This is to some extent related to the previous contention. The second
defendant argued that, whilst the plaintiff is entitled to
the value of the
fitout at the Silverton Centre lost because of the vacation of the Centre, it
should not have interest on that lost
value from that date. The reason
advanced was that the second defendant has been held liable to pay for the
temporary accommodation
of the Silverton departments pending their removal to
permanent (at least to 2003) accommodation to the extent that those expenses
exceeded the ongoing cost of continuing at the Centre.

  

   25. It seemed to me, however, that the reason advanced does not affect
the
entitlement of the plaintiff to pre-judgment interest. A party is, subject to
the Court's discretion, prima facie entitled to
pre-judgment interest, not
only for monies expended, but also upon the value of an asset from the date of
its destruction (see, eg.
Collin v Botany Fork & Crane Hire Pty Limited
and Anor [1993] ACTSC 9;  (1993) 113 FLR 83. If, for example, stores are utilised to replace
goods damaged or destroyed, the result is no different, in principle,
from the
payment of money to purchase replacement goods for such use. The owner of the
stores, in running down stock, loses the current
market value of that stock.
That loss occurs on utilisation.

   26. It is no different when loss of a fitout is considered. The
fitout had
a current value. It was, notionally, "destroyed" (less salvage) on vacation of
the Centre. That was when the value of
it was lost. The claim for compensation
for that loss, agreed as a matter of calculation at $1,388,198, represents a
sum to which
the plaintiff became immediately entitled.

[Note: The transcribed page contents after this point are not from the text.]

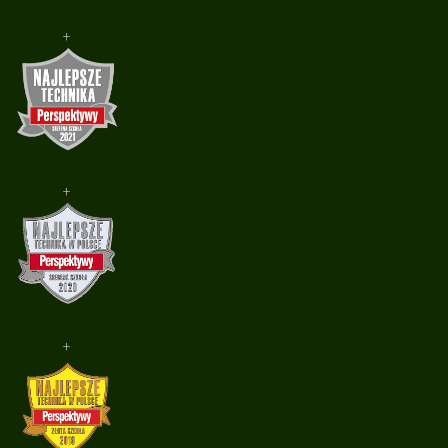
+
+
+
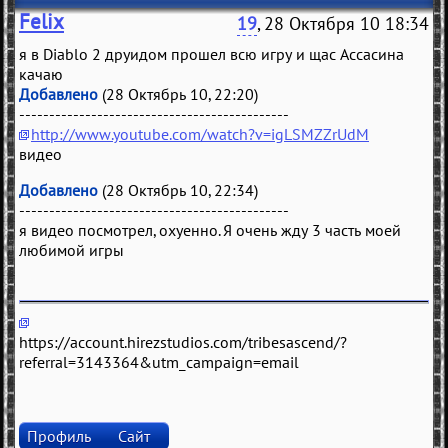
Felix
19
, 28 Октября 10 18:34
я в Diablo 2 друидом прошел всю игру и щас Ассасина
качаю
Добавлено
(28 Октябрь 10, 22:20)
---------------------------------------------
http://www.youtube.com/watch?v=igLSMZZrUdM
видео
Добавлено
(28 Октябрь 10, 22:34)
---------------------------------------------
я видео посмотрел, охуенно. Я очень жду 3 часть моей
любимой игры
https://account.hirezstudios.com/tribesascend/?
referral=3143364&utm_campaign=email
Профиль
Сайт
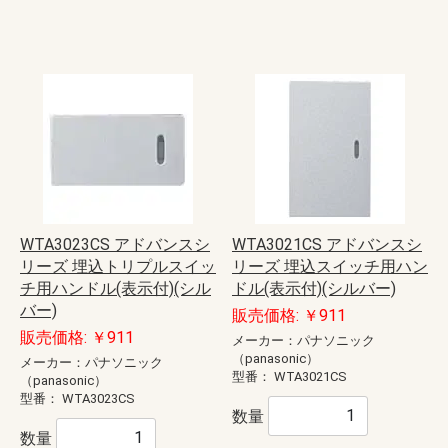
WTA3023CS アドバンスシ
WTA3021CS アドバンスシ
リーズ 埋込トリプルスイッ
リーズ 埋込スイッチ用ハン
チ用ハンドル(表示付)(シル
ドル(表示付)(シルバー)
バー)
販売価格: ￥911
販売価格: ￥911
メーカー：パナソニック
（panasonic）
メーカー：パナソニック
型番：
WTA3021CS
（panasonic）
型番：
WTA3023CS
数量
数量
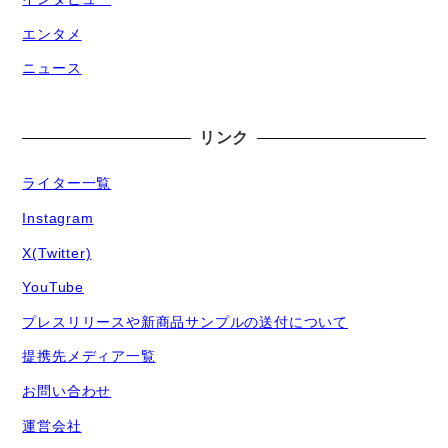
エンタメ
ニュース
リンク
ライター一覧
Instagram
X(Twitter)
YouTube
プレスリリースや新商品サンプルの送付について
提携先メディア一覧
お問い合わせ
運営会社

   The plaintiff did temporarily relocate the Silverton departments. It has
been held
entitled to receive compensation for the additional expenditure
reasonably and proportionately incurred, less any salvage able to
be obtained.

   28. It is analogous to the situation where a chattel, used to further the
commercial interests of the owner, is
wrongfully destroyed. The owner, as I
have explained previously in my Reasons dated 2 October 1997, is entitled not
only to the value
of the chattel at the date of its loss, but also the cost of
the temporary hire of a replacement "chattel" so far as is reasonably
necessary and proportionate. That is simply a mitigation of loss otherwise
likely to be greater. The value of the destroyed chattel,
however, should
notionally remain available to the owner to invest in a permanent replacement
chattel.

  

   29. However, the owner
is neither entitled to the cost of the replacement
chattel whether or not it exceeds that value foregone nor obliged to expend
the
"lost value" on it. It follows that if judgment for the lost value is to
be given, prima facie the owner is entitled to interest
pre-judgment on the
lost value from the date of that loss. The temporary accommodation compensates
for loss flowing from lack of
availability of the income producing asset, not
loss of its value.

  

   30. Interest is, nevertheless, discretionary. For example,
a party who has
unreasonably delayed taking proceedings may be denied a full award of
interest. I pointed out in my Reasons of 2
October 1997 (at 45-54) that the
rate of interest allowable is, though subject to a practice direction
specifying a usual commercial
rate, still discretionary.

  

   31. Further, as Miles CJ pointed out in Collin v Botany Fork & Crane
Hire Pty Limited, supra,
at 91, delay in bringing proceedings may make it fair
to reduce the sum otherwise payable for interest.

  

   32. In the present
case, it is not alleged that the plaintiff failed to
seek redress as soon as practicable. It is not alleged that it unreasonably
delayed relocating the Silverton departments to permanent accommodation.

  

   33. It seems to me that interest on the residual
value of the fitout should
be allowed from the date of the vacation of the Centre until judgment at the
rate I decided in my previous
Reasons to be the applicable rate."Conclusion" It follows from the above that there will be a verdict for the
plaintiff against the
second defendant, calculated as follows:

  

  
TABLE

   Residual fitout $1,388,198.00
   ANAO expenses 619,867.00
   DSS expenses
278,494.00
   DASETT expenses 33,851.00
   APG expenses 149,326.00
   Valuation 6,580.00
   Legal ($2,500 for future) 9,465.00
 
 Make Good 129,000.00
   Advertising for Permanent Accommodation 3,021.00
   Precommitment Lease fees 22,733.00
   ____________

 
   $2,640,535.00
   ____________
  
   Allowances
   Electricity $64,168.00
   Security 22,478.00
   Outgoings 3,806.00
   __________
   90,452.00 less $90.452.00
   ____________
  
   Net sum for judgment $2,550,083.00
   ____________
   34. It seems to me that
sum is the appropriate figure for judgment. I will,
before ordering judgment, hear the parties as to the calculation of interest.
That calculation will be somewhat complex in view of the differing dates of
the accrual of allowances and incurring of expenses.
   I will hear the parties further as to costs.